In another episode tailor-made for television, Custer ordered his troops to trade horses so each company had mounts of the same color. This was especially stupid since many of his soldiers, immigrants who could find no better work, could barely stay mounted while galloping. Imagine them up against the Sioux, who might as well have been born in the saddle.

Vain and obsessive-compulsive, Custer washed his hands constantly. He always took his toothbrush into battle with him. Famed for his shoulder-length blond ringlets, by age 36 he was balding. He shaved off his signature locks shortly before the battle. He may have died with his boots on, as the title of Errol Flynn’s 1941 Custer biopic suggests, but he didn’t leave the Sioux much to trim.

By some accounts, Custer had been a brilliant commander. The Union Army’s chief of cavalry called him “the greatest cavalry general in the world.” On the last day at Gettysburg, he led a charge that arguably won the battle that turned the course of the war. General Philip Sheridan called Custer his “indispensable” officer. Yet an officer who served under him in the West later said, “I had known General Custer for a long time, and I had no confidence in his ability as a soldier.”

Custer intended the 1876 campaign to be his last. He told New York City business leaders he would “whip and defeat all the Indians on the plains.” The boast masked a crumbling ego: Thanks to unwise investments in silver mines and railroads, Custer left for the West a shaken man.  

He hoped a quick victory would vault him to the pinnacle of public consciousness at the instant of the nation’s 100th anniversary. But he was far from focused on his mission to finish off the Sioux. Night after night, he stayed up so late in his tent writing a magazine article and letters for newspapers that his staff found him slumped over his desk at dawn. (He had also signed a contract to write his Civil War memoirs.) That fall a national lecture tour awaited him.

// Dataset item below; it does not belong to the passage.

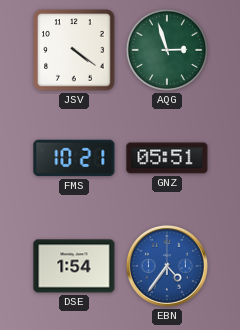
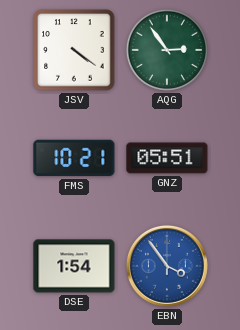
AQG: 2:57 -> 2:54
EBN: 4:36 -> 3:54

Angling to claim full credit for a glorious U.S. victory, Custer divided his forces, which numbered about 650, into four detachments. He expected to meet 800 Sioux and whip them with a quarter of that number. Instead as many as 3,000 braves greeted him. They cut down Custer and his men like blades of grass.

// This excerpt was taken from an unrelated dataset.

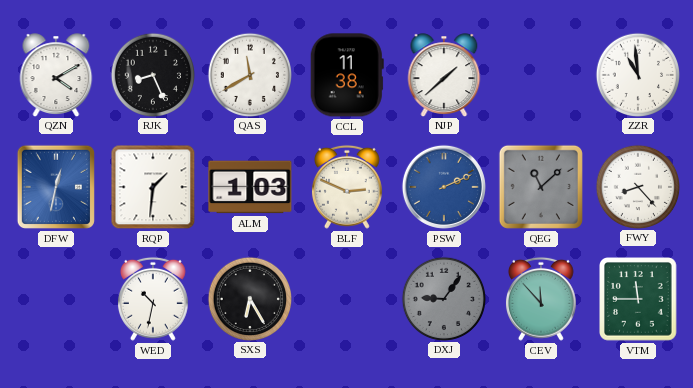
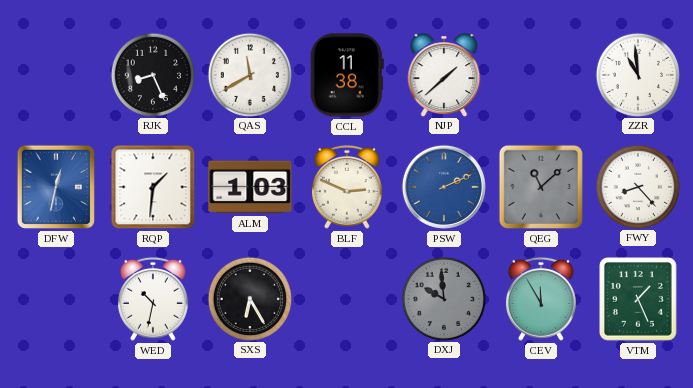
QZN: 4:10 -> none
DXJ: 9:06 -> 9:59
CEV: 11:53 -> 11:55
VTM: 11:45 -> 1:26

“I really felt sorry for them, they looked so frightened,” recalled Minneconjou warrior Standing Bear.

As if haste, vanity, egotism, obsession and greed weren’t flaws enough, Custer had ambitions to be president. He bragged to his Indian scout that he would soon be ‘the Great Father’ in Washington. “What if news of a thrilling Custer victory should arrive just as the [Democratic] convention opened on June 27?” writes Philbrick. “Might not a draft-Custer movement soon follow?” He speculates Custer wanted a victory at the latest by July 4, in time for the Independence Day celebration at the Centennial Exposition in Philadelphia.

Why is his name legendary in American history? Why does his Last Stand rank with the Alamo, Valley Forge, Corregidor and Bastogne in the annals of American heroism? After all, few remember the name of the Titanic’s captain. (It was Edward Smith.)

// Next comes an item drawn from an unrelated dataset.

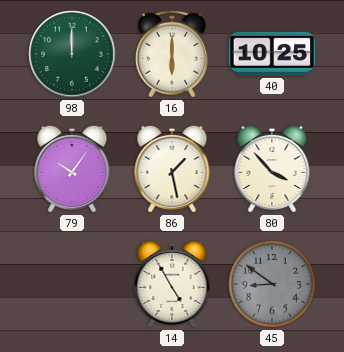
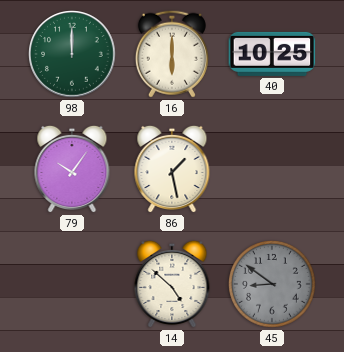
80: 3:53 -> none
14: 4:55 -> 4:52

Philbrick again finds the answer in promotion. After her husband’s death, Libby Custer went on the lecture circuit and devoted her life to glorifying his name.

Sitting Bull also sought celebrity. After Little Bighorn, he gave newspaper interviews and went on tour with Buffalo Bill’s Wild West Show, a decision that bred resentment among other Sioux and helped set the stage for his murder. Only in America.

Perhaps on the brink of their 100th anniversary as a nation Americans could not tolerate, could not accept, could not fathom the possibility that their best and brightest could be wiped out by “savages.” They needed to immortalize a hero, and found what they were looking for in Custer with his fringed white buckskin suit, wide gray hat and flouncy red tie.

For Philbrick, The Last Stand is a morality tale with implications for the future. “Wars are no longer fought with arrows and single-shot carbines,” he reflects. “There are weapons of mass destruction. Instead of several hundred dead and a guarantee of eternal fame, a Last Stand in the future might mean the devastation of a continent.”

Let us hope we are no hurry to dress for the occasion.


George Spencer is a freelance writer based in Hillsborough, North Carolina.